SEJERNIH KACA

# SEJERNIH KACA#
Ust. Rochmad supriyadi LC

Manusia berharkat dan bermartabat jika ia mampu menjaga hati dan lisan, karena hati diibaratkan sebagai pengembala terhadap anggota badan lainnya yg diibaratkan sebagai peliharaan yg harus dijaga, jika ia baik maka seluruh gembalaan nya akan baik. Demikiyan lisan, jika hati dan lisan nya baik, ia akan menjadi manusia yg paling baik, dan sebaliknya jika hati dan lisan nya buruk maka menjadilah ia manusia yg paling buruk dan keji.

Nabi shalallahu ‘alaihi wa sallam suatu hari ditanya, siapakah manusia yg paling baik? Maka bersabda Nabi shalallahu alaihi wa sallam,” Manusia yg paling baik adalah manusia yg berhati bersih dan lisan yg jujur”. Kemudian ditanya, bagaimana hati yg bersih itu?
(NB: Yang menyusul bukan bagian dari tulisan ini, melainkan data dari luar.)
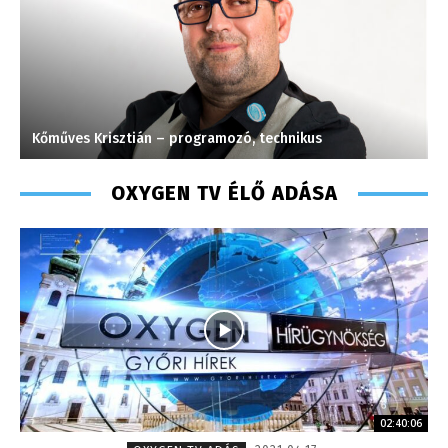
Kőműves Krisztián – programozó, technikus
K
OXYGEN TV ÉLŐ ADÁSA
02:40:06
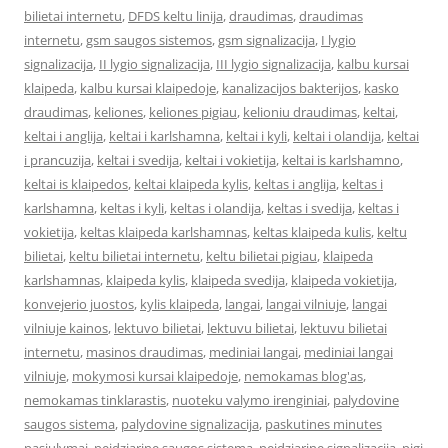
bilietai internetu
,
DFDS keltu linija
,
draudimas
,
draudimas
internetu
,
gsm saugos sistemos
,
gsm signalizacija
,
I lygio
signalizacija
,
II lygio signalizacija
,
III lygio signalizacija
,
kalbu kursai
klaipeda
,
kalbu kursai klaipedoje
,
kanalizacijos bakterijos
,
kasko
draudimas
,
keliones
,
keliones pigiau
,
kelioniu draudimas
,
keltai
,
keltai i anglija
,
keltai i karlshamna
,
keltai i kyli
,
keltai i olandija
,
keltai
i prancuzija
,
keltai i svedija
,
keltai i vokietija
,
keltai is karlshamno
,
keltai is klaipedos
,
keltai klaipeda kylis
,
keltas i anglija
,
keltas i
karlshamna
,
keltas i kyli
,
keltas i olandija
,
keltas i svedija
,
keltas i
vokietija
,
keltas klaipeda karlshamnas
,
keltas klaipeda kulis
,
keltu
bilietai
,
keltu bilietai internetu
,
keltu bilietai pigiau
,
klaipeda
karlshamnas
,
klaipeda kylis
,
klaipeda svedija
,
klaipeda vokietija
,
konvejerio juostos
,
kylis klaipeda
,
langai
,
langai vilniuje
,
langai
vilniuje kainos
,
lektuvo bilietai
,
lektuvu bilietai
,
lektuvu bilietai
internetu
,
masinos draudimas
,
mediniai langai
,
mediniai langai
vilniuje
,
mokymosi kursai klaipedoje
,
nemokamas blog'as
,
nemokamas tinklarastis
,
nuoteku valymo irenginiai
,
palydovine
saugos sistema
,
palydovine signalizacija
,
paskutines minutes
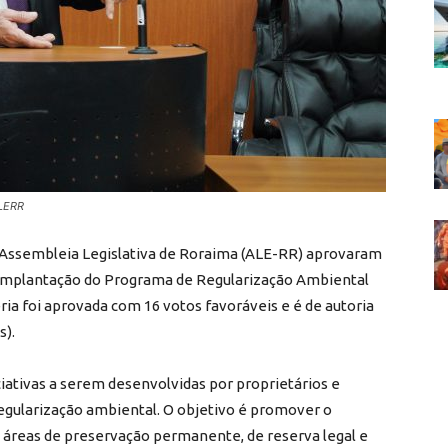
ALERR
da Assembleia Legislativa de Roraima (ALE-RR) aprovaram
da implantação do Programa de Regularização Ambiental
ria foi aprovada com 16 votos favoráveis e é de autoria
s).
ciativas a serem desenvolvidas por proprietários e
regularização ambiental. O objetivo é promover o
m áreas de preservação permanente, de reserva legal e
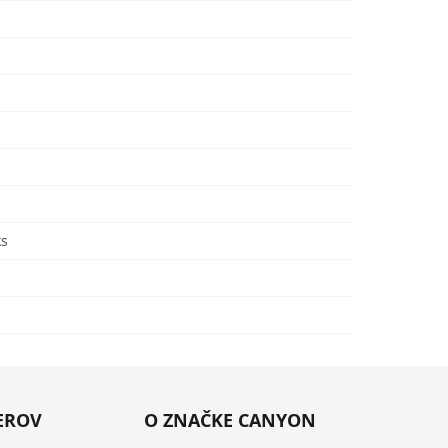
ks
EROV
O ZNAČKE CANYON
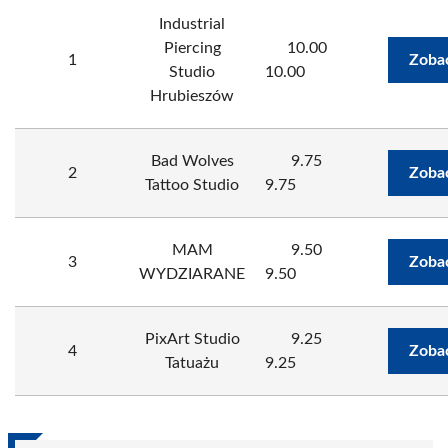
Industrial
Piercing
10.00
1
Zoba
Studio
10.00
Hrubieszów
Bad Wolves
9.75
2
Zoba
Tattoo Studio
9.75
MAM
9.50
3
Zoba
WYDZIARANE
9.50
PixArt Studio
9.25
4
Zoba
Tatuażu
9.25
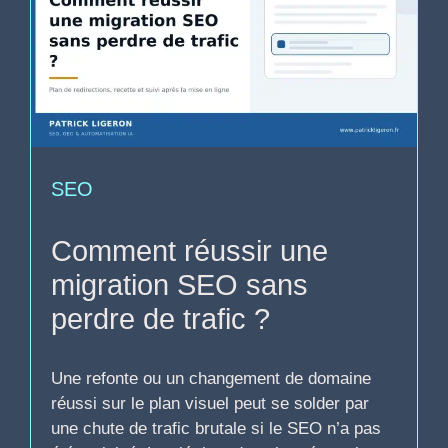
SEO
Comment réussir une
migration SEO sans
perdre de trafic ?
Une refonte ou un changement de domaine
réussi sur le plan visuel peut se solder par
une chute de trafic brutale si le SEO n’a pas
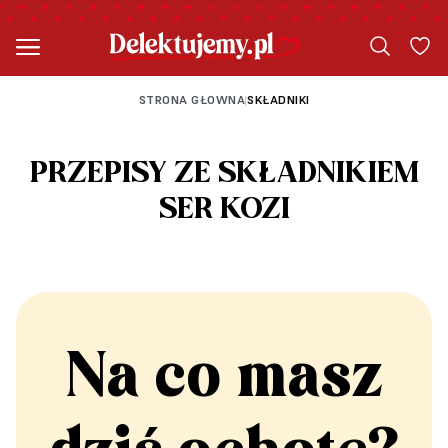
STRONA GŁOWNA
SKŁADNIKI
|
PRZEPISY ZE SKŁADNIKIEM
SER KOZI
Na co masz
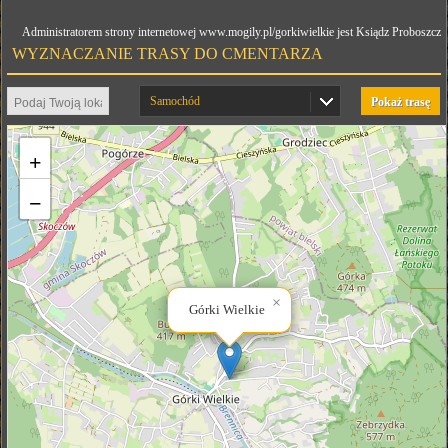
Administratorem strony internetowej www.mogily.pl/gorkiwielkie jest Ksiądz Proboszcz
WYZNACZANIE TRASY DO CMENTARZA
Samochód
Pokaż trasę
+
−
×
Górki Wielkie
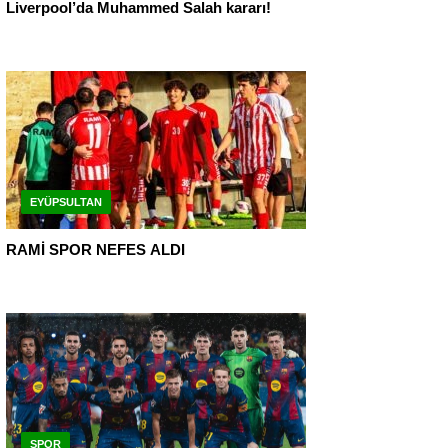
Liverpool’da Muhammed Salah kararı!
EYÜPSULTAN
RAMİ SPOR NEFES ALDI
SPOR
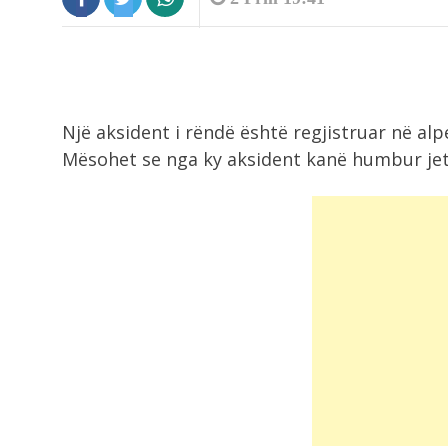
Një aksident i rëndë është regjistruar në alp
Mësohet se nga ky aksident kanë humbur jetë
1:50
Parandalohet krimi në Spille, pas
sherrit shkoi...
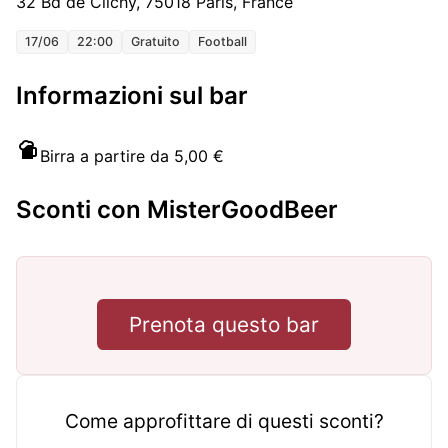
32 Bd de Clichy, 75018 Paris, France
17/06
22:00
Gratuito
Football
Informazioni sul bar
Birra a partire da 5,00 €
Sconti con MisterGoodBeer
Prenota questo bar
Come approfittare di questi sconti?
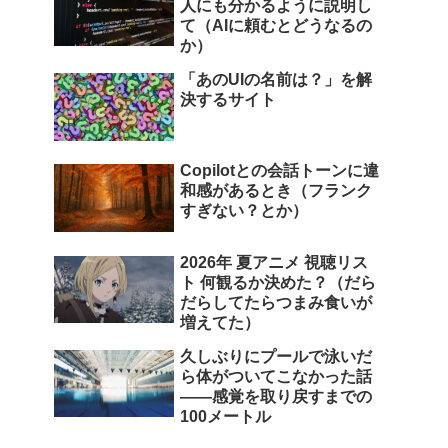
人にも分かるように説明し
て（AIに頼むとどうなるの
か）
「あのUIの名前は？」を解
決するサイト
Copilotとの会話トーンに違
和感があるとき（フランク
すぎない？とか）
2026年 夏アニメ 視聴リス
ト 何観るか決めた？（だら
だらしてたらつまみ食いが
増えてた）
久しぶりにプールで泳いだ
ら体がついてこなかった話
――感覚を取り戻すまでの
100メートル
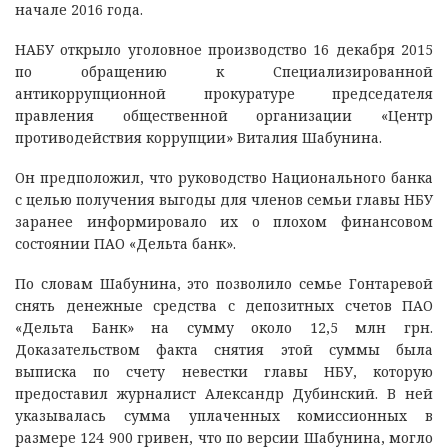
начале 2016 года.
НАБУ открыло уголовное производство 16 декабря 2015
по обращению к Специализированной
антикоррупционной прокуратуре председателя
правления общественной организации «Центр
противодействия коррупции» Виталия Шабунина.
Он предположил, что руководство Национального банка
с целью получения выгоды для членов семьи главы НБУ
заранее информировало их о плохом финансовом
состоянии ПАО «Дельта банк».
По словам Шабунина, это позволило семье Гонтаревой
снять денежные средства с депозитных счетов ПАО
«Дельта Банк» на сумму около 12,5 млн грн.
Доказательством факта снятия этой суммы была
выписка по счету невестки главы НБУ, которую
предоставил журналист Александр Дубинский. В ней
указывалась сумма уплаченных комиссионных в
размере 124 900 гривен, что по версии Шабунина, могло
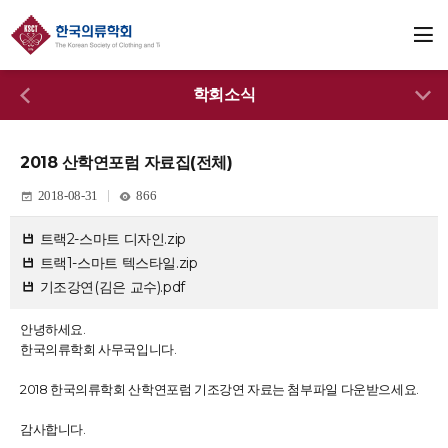
학회소식
2018 산학연포럼 자료집(전체)
2018-08-31
866
트랙2-스마트 디자인.zip
트랙1-스마트 텍스타일.zip
기조강연(김은 교수).pdf
안녕하세요.
한국의류학회 사무국입니다.
2018 한국의류학회 산학연포럼 기조강연 자료는 첨부파일 다운받으세요.
감사합니다.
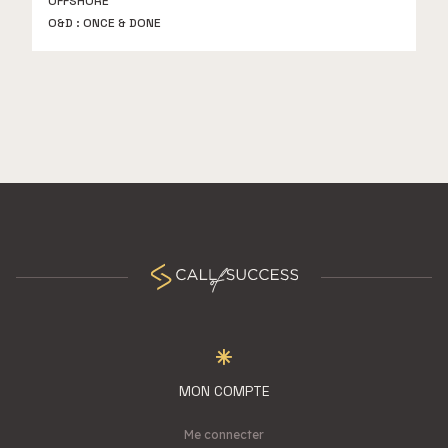
OFFSHORE
O&D : ONCE & DONE
MON COMPTE
Me connecter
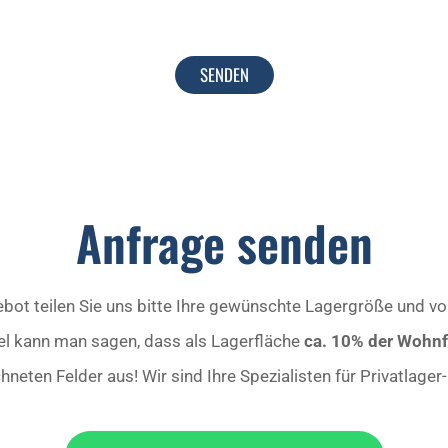
Anfrage senden
bot teilen Sie uns bitte Ihre gewünschte Lagergröße und vo
gel kann man sagen, dass als Lagerfläche
ca. 10% der Wohnf
ichneten Felder aus! Wir sind Ihre Spezialisten für Privatlage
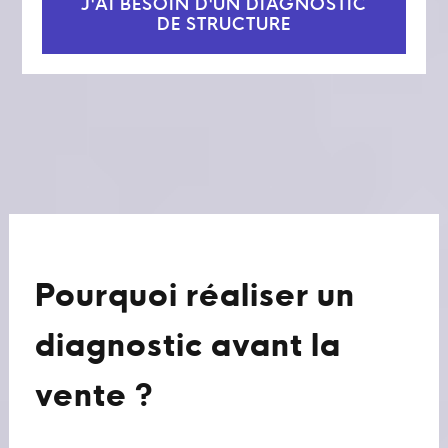
J'AI BESOIN D'UN DIAGNOSTIC
DE STRUCTURE
Pourquoi réaliser un
diagnostic avant la
vente ?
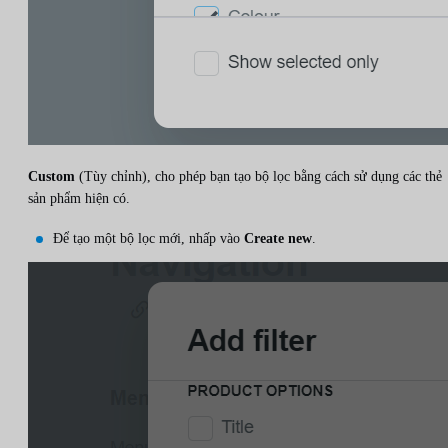
Custom
(Tùy chỉnh), cho phép bạn tạo bộ lọc bằng cách sử dụng các thẻ
sản phẩm hiện có.
Để tạo một bộ lọc mới, nhấp vào
Create new
.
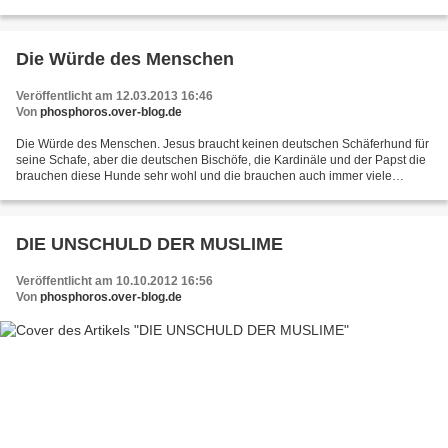
Kommunismus und Religion. * * OHNE WAHRHEIT IST UND BLEIBT MAN...
Die Würde des Menschen
Veröffentlicht am 12.03.2013 16:46
Von
phosphoros.over-blog.de
Die Würde des Menschen. Jesus braucht keinen deutschen Schäferhund für
seine Schafe, aber die deutschen Bischöfe, die Kardinäle und der Papst die
brauchen diese Hunde sehr wohl und die brauchen auch immer viele
Sklaven, die ihnen helfen müssen ihre Würde...
DIE UNSCHULD DER MUSLIME
Veröffentlicht am 10.10.2012 16:56
Von
phosphoros.over-blog.de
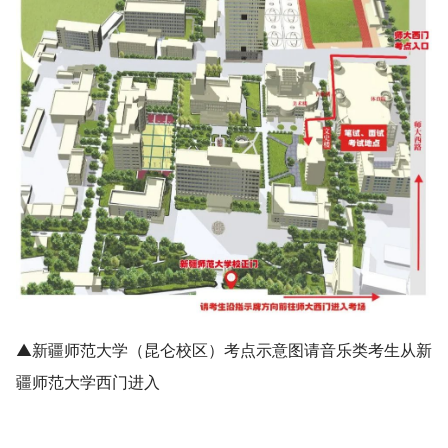
▲新疆师范大学（昆仑校区）考点示意图请音乐类考生从新
疆师范大学西门进入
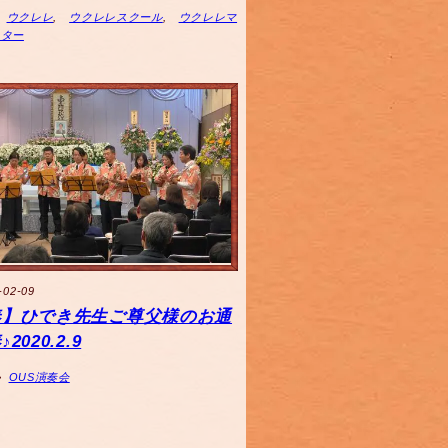
ウクレレ
,
ウクレレスクール
,
ウクレレマ
スター
-02-09
奏】ひでき先生ご尊父様のお通
2020.2.9
OUS演奏会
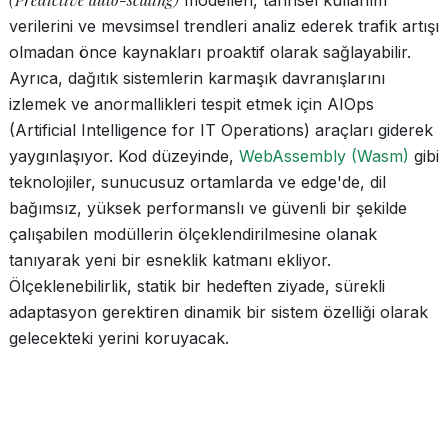
modelleri, tarihsel kullanım
verilerini ve mevsimsel trendleri analiz ederek trafik artışı
olmadan önce kaynakları proaktif olarak sağlayabilir.
Ayrıca, dağıtık sistemlerin karmaşık davranışlarını
izlemek ve anormallikleri tespit etmek için AIOps
(Artificial Intelligence for IT Operations) araçları giderek
yaygınlaşıyor. Kod düzeyinde,
WebAssembly (Wasm)
gibi
teknolojiler, sunucusuz ortamlarda ve edge'de, dil
bağımsız, yüksek performanslı ve güvenli bir şekilde
çalışabilen modüllerin ölçeklendirilmesine olanak
tanıyarak yeni bir esneklik katmanı ekliyor.
Ölçeklenebilirlik, statik bir hedeften ziyade, sürekli
adaptasyon gerektiren dinamik bir sistem özelliği olarak
gelecekteki yerini koruyacak.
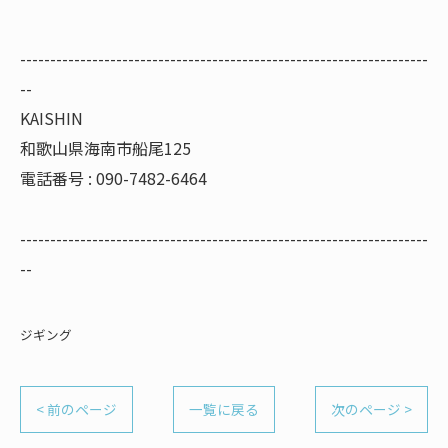
--------------------------------------------------------------------
--
KAISHIN
和歌山県海南市船尾125
電話番号 : 090-7482-6464
--------------------------------------------------------------------
--
ジギング
< 前のページ
一覧に戻る
次のページ >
Maka dijawab,” Yaitu hati yg bertakwa lagi suci, yg tidak melakukan dosa, kedengkiyan dan hasad “. HR Ibnu Majah dan Baihaki, sohih Ja’mik no 3291.

Dikisahkan dari Ko’lid Ar-Rabi’iy ,” Lukman dahulu adalah seorang hamba sahaya dari habasyah, tatkala majikannya memerintahkan agar menyembelih se-ekor domba maka ia pun menyembelihnya, maka majikannya meminta agar menyuguhkan dua bagian yg paling istimewa dari daging domba tersebut, maka diberikanlah hati dan lisan dari domba tersebut, dan dalam beberapa waktu yg cukup lama majikannya memerintahkan lagi utk menyembelih se-ekor domba, dan meminta agar menyisihkan bagian dari sebelihannya bagiyan yg paling buruk yg tdk pantas utk dimakan, maka ia pun memnyisihkan hati dan lisan dari sembelihan tersebut, maka majikan bertanya,” Dahulu akau perintahkan agar memberikan bagian dari hewan sembelihan yg paling baik maka engkau memberikan hati dan lisannya, sekarang aku perintahkan agar menyisihkan bagiyan yg paling tidak layak maka engkau menyisihkan hati dan lisan, bagaimana dg ini?”, maka Lukan berkata,” Sesungguhnya tiada bagiyan yg paling baik dari tubuhnya melainkan keduanya-hati dan lisan- jika ia baik, dan tiada bagiyan yg paling buruk melainkan keduanya-hati dan lisan – jika ia buruk “. Tafsir At-Tobary 21/ 67_68.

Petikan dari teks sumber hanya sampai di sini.